**YOUR INSTRUCTIONS:** An identical copy of the listing below is all the answer should contain.

INFORMATION SUPPLIED below:

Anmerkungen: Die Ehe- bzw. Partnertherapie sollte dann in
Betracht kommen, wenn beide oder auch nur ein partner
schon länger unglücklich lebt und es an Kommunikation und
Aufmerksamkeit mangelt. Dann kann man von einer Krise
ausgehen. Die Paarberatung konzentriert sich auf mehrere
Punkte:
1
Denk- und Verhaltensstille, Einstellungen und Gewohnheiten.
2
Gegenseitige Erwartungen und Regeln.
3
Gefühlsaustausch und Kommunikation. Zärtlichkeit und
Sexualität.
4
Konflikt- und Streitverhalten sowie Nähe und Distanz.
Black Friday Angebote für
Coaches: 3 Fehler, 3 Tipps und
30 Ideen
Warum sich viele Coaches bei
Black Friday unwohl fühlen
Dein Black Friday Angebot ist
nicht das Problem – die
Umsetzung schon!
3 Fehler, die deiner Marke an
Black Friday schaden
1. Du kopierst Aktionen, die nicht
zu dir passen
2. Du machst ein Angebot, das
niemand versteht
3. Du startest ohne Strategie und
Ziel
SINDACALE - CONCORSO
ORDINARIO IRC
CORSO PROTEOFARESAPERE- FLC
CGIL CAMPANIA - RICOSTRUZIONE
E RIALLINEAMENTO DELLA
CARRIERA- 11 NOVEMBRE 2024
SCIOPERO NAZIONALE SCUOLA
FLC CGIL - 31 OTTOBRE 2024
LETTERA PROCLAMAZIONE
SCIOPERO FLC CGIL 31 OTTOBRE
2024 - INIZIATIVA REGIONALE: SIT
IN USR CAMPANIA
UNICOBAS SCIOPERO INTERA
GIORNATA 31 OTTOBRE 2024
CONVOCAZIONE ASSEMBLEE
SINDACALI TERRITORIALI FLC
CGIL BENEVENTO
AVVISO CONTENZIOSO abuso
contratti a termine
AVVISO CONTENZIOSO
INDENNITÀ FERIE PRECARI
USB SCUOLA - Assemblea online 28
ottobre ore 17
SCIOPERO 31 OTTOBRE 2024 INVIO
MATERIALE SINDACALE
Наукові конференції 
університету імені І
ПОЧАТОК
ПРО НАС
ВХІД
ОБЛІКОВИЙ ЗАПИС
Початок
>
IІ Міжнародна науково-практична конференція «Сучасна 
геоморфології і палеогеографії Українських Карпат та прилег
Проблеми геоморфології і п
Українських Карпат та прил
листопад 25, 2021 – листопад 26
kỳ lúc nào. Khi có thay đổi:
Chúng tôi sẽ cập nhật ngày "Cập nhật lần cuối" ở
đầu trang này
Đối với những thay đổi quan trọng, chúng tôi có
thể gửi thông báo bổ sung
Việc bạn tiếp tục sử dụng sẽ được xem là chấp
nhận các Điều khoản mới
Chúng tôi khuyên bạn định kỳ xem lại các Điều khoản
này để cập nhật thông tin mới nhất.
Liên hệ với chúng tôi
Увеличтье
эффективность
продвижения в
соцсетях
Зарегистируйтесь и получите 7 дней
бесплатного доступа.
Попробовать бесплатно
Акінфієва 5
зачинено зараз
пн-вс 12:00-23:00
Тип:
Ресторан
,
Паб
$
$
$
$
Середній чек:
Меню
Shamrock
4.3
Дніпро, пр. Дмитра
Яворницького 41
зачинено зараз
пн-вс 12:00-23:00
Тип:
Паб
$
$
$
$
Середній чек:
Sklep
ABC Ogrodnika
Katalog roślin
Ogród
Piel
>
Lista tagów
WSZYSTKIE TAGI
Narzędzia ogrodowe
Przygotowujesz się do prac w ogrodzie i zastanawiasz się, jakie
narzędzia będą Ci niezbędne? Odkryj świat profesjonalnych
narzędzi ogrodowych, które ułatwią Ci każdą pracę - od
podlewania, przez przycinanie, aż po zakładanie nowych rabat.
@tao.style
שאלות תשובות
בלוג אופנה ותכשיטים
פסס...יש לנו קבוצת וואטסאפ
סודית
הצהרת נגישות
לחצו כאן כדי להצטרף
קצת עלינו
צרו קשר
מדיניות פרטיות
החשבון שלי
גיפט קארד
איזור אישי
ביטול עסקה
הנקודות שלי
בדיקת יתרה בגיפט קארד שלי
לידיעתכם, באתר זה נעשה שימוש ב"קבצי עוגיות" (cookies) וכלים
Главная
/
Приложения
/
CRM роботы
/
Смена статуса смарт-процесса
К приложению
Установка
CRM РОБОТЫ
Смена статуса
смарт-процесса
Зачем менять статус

End of INFORMATION SUPPLIED.

**ANSWER TO THIS TASK:**
Anmerkungen: Die Ehe- bzw. Partnertherapie sollte dann in
Betracht kommen, wenn beide oder auch nur ein partner
schon länger unglücklich lebt und es an Kommunikation und
Aufmerksamkeit mangelt. Dann kann man von einer Krise
ausgehen. Die Paarberatung konzentriert sich auf mehrere
Punkte:
1
Denk- und Verhaltensstille, Einstellungen und Gewohnheiten.
2
Gegenseitige Erwartungen und Regeln.
3
Gefühlsaustausch und Kommunikation. Zärtlichkeit und
Sexualität.
4
Konflikt- und Streitverhalten sowie Nähe und Distanz.
Black Friday Angebote für
Coaches: 3 Fehler, 3 Tipps und
30 Ideen
Warum sich viele Coaches bei
Black Friday unwohl fühlen
Dein Black Friday Angebot ist
nicht das Problem – die
Umsetzung schon!
3 Fehler, die deiner Marke an
Black Friday schaden
1. Du kopierst Aktionen, die nicht
zu dir passen
2. Du machst ein Angebot, das
niemand versteht
3. Du startest ohne Strategie und
Ziel
SINDACALE - CONCORSO
ORDINARIO IRC
CORSO PROTEOFARESAPERE- FLC
CGIL CAMPANIA - RICOSTRUZIONE
E RIALLINEAMENTO DELLA
CARRIERA- 11 NOVEMBRE 2024
SCIOPERO NAZIONALE SCUOLA
FLC CGIL - 31 OTTOBRE 2024
LETTERA PROCLAMAZIONE
SCIOPERO FLC CGIL 31 OTTOBRE
2024 - INIZIATIVA REGIONALE: SIT
IN USR CAMPANIA
UNICOBAS SCIOPERO INTERA
GIORNATA 31 OTTOBRE 2024
CONVOCAZIONE ASSEMBLEE
SINDACALI TERRITORIALI FLC
CGIL BENEVENTO
AVVISO CONTENZIOSO abuso
contratti a termine
AVVISO CONTENZIOSO
INDENNITÀ FERIE PRECARI
USB SCUOLA - Assemblea online 28
ottobre ore 17
SCIOPERO 31 OTTOBRE 2024 INVIO
MATERIALE SINDACALE
Наукові конференції 
університету імені І
ПОЧАТОК
ПРО НАС
ВХІД
ОБЛІКОВИЙ ЗАПИС
Початок
>
IІ Міжнародна науково-практична конференція «Сучасна 
геоморфології і палеогеографії Українських Карпат та прилег
Проблеми геоморфології і п
Українських Карпат та прил
листопад 25, 2021 – листопад 26
kỳ lúc nào. Khi có thay đổi:
Chúng tôi sẽ cập nhật ngày "Cập nhật lần cuối" ở
đầu trang này
Đối với những thay đổi quan trọng, chúng tôi có
thể gửi thông báo bổ sung
Việc bạn tiếp tục sử dụng sẽ được xem là chấp
nhận các Điều khoản mới
Chúng tôi khuyên bạn định kỳ xem lại các Điều khoản
này để cập nhật thông tin mới nhất.
Liên hệ với chúng tôi
Увеличтье
эффективность
продвижения в
соцсетях
Зарегистируйтесь и получите 7 дней
бесплатного доступа.
Попробовать бесплатно
Акінфієва 5
зачинено зараз
пн-вс 12:00-23:00
Тип:
Ресторан
,
Паб
$
$
$
$
Середній чек:
Меню
Shamrock
4.3
Дніпро, пр. Дмитра
Яворницького 41
зачинено зараз
пн-вс 12:00-23:00
Тип:
Паб
$
$
$
$
Середній чек:
Sklep
ABC Ogrodnika
Katalog roślin
Ogród
Piel
>
Lista tagów
WSZYSTKIE TAGI
Narzędzia ogrodowe
Przygotowujesz się do prac w ogrodzie i zastanawiasz się, jakie
narzędzia będą Ci niezbędne? Odkryj świat profesjonalnych
narzędzi ogrodowych, które ułatwią Ci każdą pracę - od
podlewania, przez przycinanie, aż po zakładanie nowych rabat.
@tao.style
שאלות תשובות
בלוג אופנה ותכשיטים
פסס...יש לנו קבוצת וואטסאפ
סודית
הצהרת נגישות
לחצו כאן כדי להצטרף
קצת עלינו
צרו קשר
מדיניות פרטיות
החשבון שלי
גיפט קארד
איזור אישי
ביטול עסקה
הנקודות שלי
בדיקת יתרה בגיפט קארד שלי
לידיעתכם, באתר זה נעשה שימוש ב"קבצי עוגיות" (cookies) וכלים
Главная
/
Приложения
/
CRM роботы
/
Смена статуса смарт-процесса
К приложению
Установка
CRM РОБОТЫ
Смена статуса
смарт-процесса
Зачем менять статус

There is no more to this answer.